A week or so back, I posted my husband’s recipe for butter bean soup. Here is the recipe he got from his younger brother, who cooked it for him. Charlie made his differently, but here is Morris’ real one, as he wrote it out for me:
MORRIS’ BUTTER BEAN SOUP
- 2 cans butter beans–smash 30 times *
add
- 1 can of water
- 1 medium potato, diced
- 1/2 carrot–sliced round
- 1/2 stalk celery–chunk sliced
- salt & pepper to taste
Bring to a boil & let boil 3 or 4 minutes.
Simmer for 10 minutes
- Green tomato relish **
- optional — 1/3 small can of mushrooms
- green onions on top
Serves 4
* The beans, not the cans
** Best is my late mother-in-law’s Sour Relish (green tomato), which she wrote out for me. Here it is:
MRS. ALLEN’S SOUR RELISH
1/2 gal green tomatoes
1/2 gal cabbage
1 hot pepper
Ground on course blade, mix well.
1/2 c salt
Work the salt in. Let stand overnight or put in jars right away. Pack down tight. Leave lids loose.
Apparently, you were supposed to seal it after it had soured, but she didn’t write that part down.
Charlie’s sister Marilyn says to only let the vegetables sit overnight without putting them in jars. Then she says:
MARILYN’S ADDENDUM
Rinse and drain.
Combine
- 6 cups of sugar
- 1 tablespoon of celery seed
- 2 tablespoons of mustard seed
- 4 cups of cider vinegar
- 2 cups of water
Pour over vegetable mixture. Heat to a boil, and simmer for 3 minutes. Put in hot sterilized jars & seal. Makes 8 pints.
So there you have it: A family recipe. Enjoy!
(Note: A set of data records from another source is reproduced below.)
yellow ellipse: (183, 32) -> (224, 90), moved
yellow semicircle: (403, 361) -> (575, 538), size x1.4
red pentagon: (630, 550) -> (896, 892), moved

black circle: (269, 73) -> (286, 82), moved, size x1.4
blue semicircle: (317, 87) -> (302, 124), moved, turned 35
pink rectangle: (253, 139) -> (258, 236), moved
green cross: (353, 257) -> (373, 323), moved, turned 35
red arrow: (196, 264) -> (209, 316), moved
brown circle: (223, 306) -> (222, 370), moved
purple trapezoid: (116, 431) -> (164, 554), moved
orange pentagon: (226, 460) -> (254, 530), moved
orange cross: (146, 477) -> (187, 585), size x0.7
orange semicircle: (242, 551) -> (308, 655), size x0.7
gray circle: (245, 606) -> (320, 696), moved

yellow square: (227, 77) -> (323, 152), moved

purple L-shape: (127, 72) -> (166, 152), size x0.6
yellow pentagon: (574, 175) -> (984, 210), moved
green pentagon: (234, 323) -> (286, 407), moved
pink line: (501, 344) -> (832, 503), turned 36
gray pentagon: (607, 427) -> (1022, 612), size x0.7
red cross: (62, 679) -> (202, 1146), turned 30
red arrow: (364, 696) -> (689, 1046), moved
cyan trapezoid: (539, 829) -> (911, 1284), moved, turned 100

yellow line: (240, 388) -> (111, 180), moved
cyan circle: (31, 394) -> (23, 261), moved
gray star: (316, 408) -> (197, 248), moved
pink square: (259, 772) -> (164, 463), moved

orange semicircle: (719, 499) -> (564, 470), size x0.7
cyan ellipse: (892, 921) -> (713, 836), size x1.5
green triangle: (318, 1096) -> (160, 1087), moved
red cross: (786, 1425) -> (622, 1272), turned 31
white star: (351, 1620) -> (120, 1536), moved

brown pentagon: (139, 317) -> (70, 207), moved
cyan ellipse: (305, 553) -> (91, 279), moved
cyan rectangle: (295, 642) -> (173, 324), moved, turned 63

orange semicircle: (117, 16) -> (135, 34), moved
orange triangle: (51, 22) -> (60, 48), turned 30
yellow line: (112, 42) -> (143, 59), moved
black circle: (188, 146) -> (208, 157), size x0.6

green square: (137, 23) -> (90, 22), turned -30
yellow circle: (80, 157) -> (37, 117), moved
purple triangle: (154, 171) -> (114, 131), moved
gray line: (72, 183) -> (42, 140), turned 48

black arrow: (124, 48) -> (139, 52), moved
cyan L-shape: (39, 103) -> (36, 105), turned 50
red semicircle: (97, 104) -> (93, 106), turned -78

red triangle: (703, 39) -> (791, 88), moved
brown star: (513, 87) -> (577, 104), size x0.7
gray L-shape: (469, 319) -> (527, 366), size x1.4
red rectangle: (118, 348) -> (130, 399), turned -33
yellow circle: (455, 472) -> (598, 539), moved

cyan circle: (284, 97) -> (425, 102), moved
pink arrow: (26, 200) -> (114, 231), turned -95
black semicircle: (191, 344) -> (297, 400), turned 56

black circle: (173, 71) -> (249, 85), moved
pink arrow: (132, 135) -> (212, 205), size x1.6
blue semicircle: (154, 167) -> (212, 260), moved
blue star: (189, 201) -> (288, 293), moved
WRITING PROMPT: Write a scene in which a close family gets together and tries to recreate a dish they each remember a little differently, whether their differences come from memory of taste or personal preference coloration or watching it made or listening to the cook talk about making it or recipes they have on file.
MA
Nancy Williams
December 8, 2010 at 10:29amI like the smash part Marian. I don’t cook. I used to but I guess I got tired of cleaning before and after.
Nancy
N. R. Williams, fantasy author
Marian Allen
December 8, 2010 at 10:33amI wish I could wiggle my nose and have the kitchen completely clean and straight BEFORE I start to cook, but I don’t mind cleaning as I go and after. But it’s better to have to clean up somebody else’s mess than not have somebody else, so I’m not complaining of my lot! I kind of like to make cleanness out of messiness, though you wouldn’t think so if you could see my office. 😉
Bodie P
December 9, 2010 at 1:08amHoly moly, I thought I was doing well to get ONE recipe up a day! Tasty, tasty blogging happening here.
Bodie P
December 9, 2010 at 1:11amHah! Your writing prompt about the familiar dish everyone does differently strikes a nerve; in my book there are four potato salad recipes contributed by three women–and there would be more if I hadn’t limited myself to two. Maybe food is like snowflakes; each person does it a little differently, and we can measure the food’s significance to a family by counting the variants.
Marian Allen
December 9, 2010 at 9:02amOh, what a wonderful thought: “we can measure the food’s significance to a family by counting the variants.” I love that! When the Southern Indiana Writers Group did our NOVEL INGREDIENTS anthology–every story had a recipe with it–one member did her story about a family hunting down the original Pineapple Salad recipe, and she included the one they got AND her personal variant. When I made it at home, I tweaked it just a little. lol!